Key idea

Most high-dim data lives on a lower-dim "shape". A photo has millions of pixels, but only a few hundred numbers can describe most of what's in it. Dimensionality reduction finds those few numbers.

Slide θ to spin the projection axis — watch the 1D histogram widen and narrow; "Find PC1" snaps to the max-variance angle
θ = 0°

PCA is exactly this game played analytically: find the axis that maximises projected variance. The faint indigo cross-hairs are the principal axes the model found (PC1 and PC2); the orange axis is yours to spin. When yours matches PC1, the histogram is at its widest. The number under it is what people mean by "captured variance" — for the tilted dataset, one component recovers ~90% of the structure.

Two reasons to do this. First, visualization: you can't plot 50 dimensions, but you can plot 2. Algorithms like t-SNE and UMAP project high-dim data into 2D in a way that preserves which points are near each other.

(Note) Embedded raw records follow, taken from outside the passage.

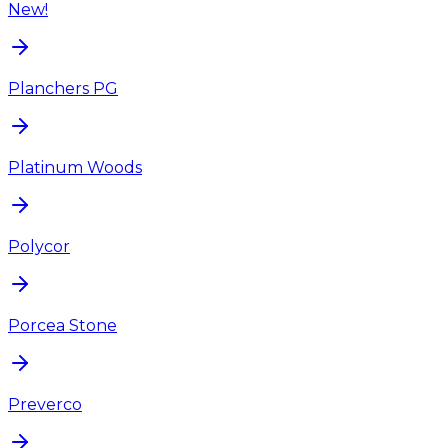
New!
Planchers PG
Platinum Woods
Polycor
Porcea Stone
Preverco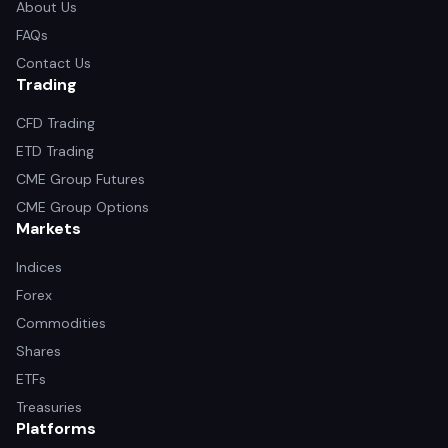
About Us
FAQs
Contact Us
Trading
CFD Trading
ETD Trading
CME Group Futures
CME Group Options
Markets
Indices
Forex
Commodities
Shares
ETFs
Treasuries
Platforms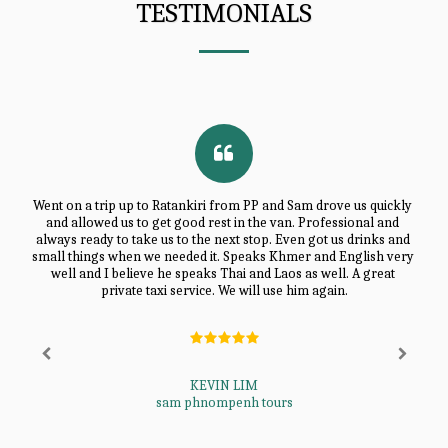
TESTIMONIALS
Went on a trip up to Ratankiri from PP and Sam drove us quickly 
and allowed us to get good rest in the van. Professional and 
always ready to take us to the next stop. Even got us drinks and 
small things when we needed it. Speaks Khmer and English very 
well and I believe he speaks Thai and Laos as well. A great 
private taxi service. We will use him again.
KEVIN LIM
sam phnompenh tours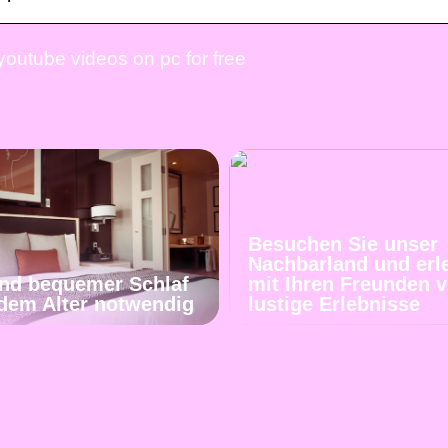
outube videos on pc for free
Besuchen Sie unser
Nachbarland und erl
und bequemer Schlaf
mit Ihren Freunden v
jedem Alter notwendig
lustige Erlebnisse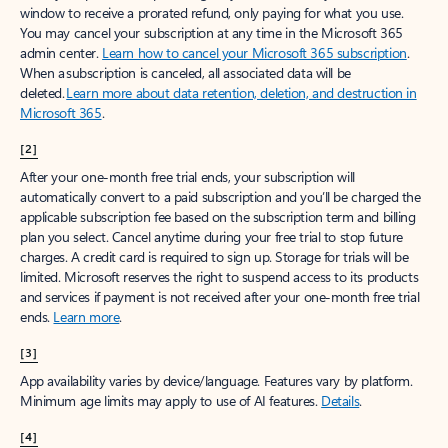
window to receive a prorated refund, only paying for what you use.
You may cancel your subscription at any time in the Microsoft 365
admin center.
Learn how to cancel your Microsoft 365 subscription
.
When a subscription is canceled, all associated data will be
deleted.
Learn more about data retention, deletion, and destruction in
Microsoft 365
.
[2]
After your one-month free trial ends, your subscription will
automatically convert to a paid subscription and you’ll be charged the
applicable subscription fee based on the subscription term and billing
plan you select. Cancel anytime during your free trial to stop future
charges. A credit card is required to sign up. Storage for trials will be
limited. Microsoft reserves the right to suspend access to its products
and services if payment is not received after your one-month free trial
ends.
Learn more
.
[3]
App availability varies by device/language. Features vary by platform.
Minimum age limits may apply to use of AI features.
Details
.
[4]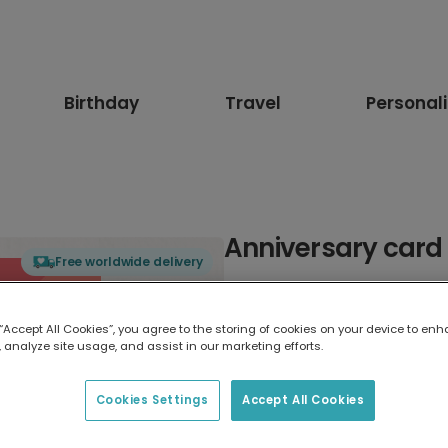
Birthday
Travel
Personal
Anniversary card
Free worldwide delivery
Select card type
 “Accept All Cookies”, you agree to the storing of cookies on your device to enh
 analyze site usage, and assist in our marketing efforts.
Greeting Card
17.6 x 13.6 cm
Cookies Settings
Accept All Cookies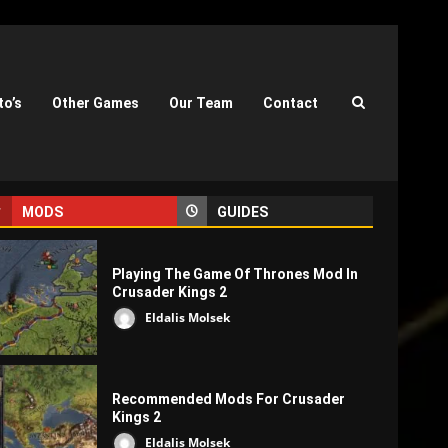
to’s
Other Games
Our Team
Contact
MODS
GUIDES
Playing The Game Of Thrones Mod In
Crusader Kings 2
Eldalis Molsek
Recommended Mods For Crusader
Kings 2
Eldalis Molsek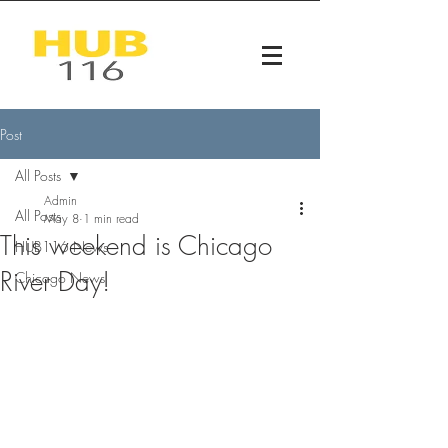
Post
All Posts
Admin
All Posts
May 8
1 min read
This weekend is Chicago
HUB116 News
River Day!
Chicago News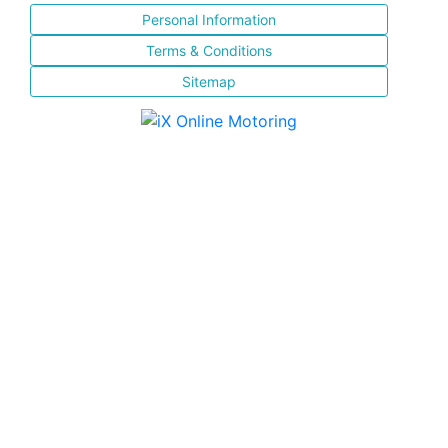
Personal Information
Terms & Conditions
Sitemap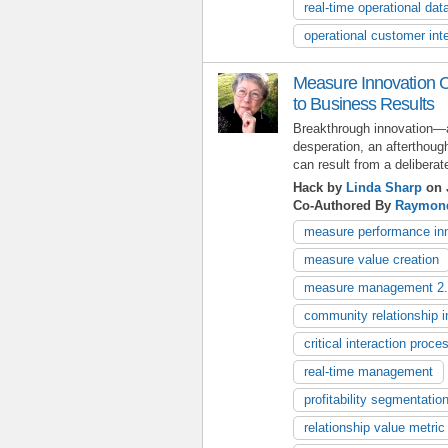
real-time operational dat
operational customer inte
Measure Innovation C
to Business Results
Breakthrough innovation—a
desperation, an afterthou
can result from a delibera
Hack by
Linda Sharp
on 
Co-Authored By
Raymon
measure performance in
measure value creation
measure management 2
community relationship i
critical interaction proce
real-time management
profitability segmentatio
relationship value metric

Second, compression and denoising: removing noise dimensions can make downstream models faster and sometimes more accurate. PCA is the classical workhorse here — it finds the directions of greatest variance and projects onto them.

Reach for it when

  • Visualizing high-dim data in 2D / 3D
  • Speeding up downstream models on high-dim features
  • Removing redundant correlated features
  • Feature engineering for tabular ML

Skip it when

  • You need every feature to be interpretable — projected dimensions are mixes
  • Each feature already carries unique signal (no redundancy)
  • You're modelling images / text — let the model learn the embedding
  • You need to reconstruct the original space exactly
from sklearn.decomposition import PCA
from sklearn.preprocessing import StandardScaler

# Standardize first — PCA is variance-based, scale-sensitive
X_scaled = StandardScaler().fit_transform(X)

pca = PCA(n_components=2).fit(X_scaled)
X_2d = pca.transform(X_scaled)

print(f"Explained variance: {pca.explained_variance_ratio_}")
print(f"Cumulative:          {pca.explained_variance_ratio_.cumsum()}")
Want PCA's math and the t-SNE / UMAP story?
PCA via SVD $$ X_{\text{centered}} \;=\; U \Sigma V^\top, \qquad \text{principal components} = V_{:,1{:}k} $$
  • Vright singular vectors — the principal directions in feature space
  • Σsingular values — magnitudes; squared ∝ variance along each direction
  • Top k columns of V give the best k-dim linear approximation in the L2 sense

PCA finds the linear projection that preserves the most variance. It's optimal under squared-error loss, fast (closed form via SVD), interpretable (each component is a weighted combination of original features), and computes uncertainty / reconstruction errors. Downside: linear only — can't unfold curved manifolds.

t-SNE models pairwise similarities in high-dim space as Gaussian, in low-dim space as Student-t (heavier tails). Minimizes KL divergence between the two. Preserves local neighborhood structure beautifully but distorts global distances. Stochastic — different runs give different layouts. Don't use for downstream modelling, only visualization.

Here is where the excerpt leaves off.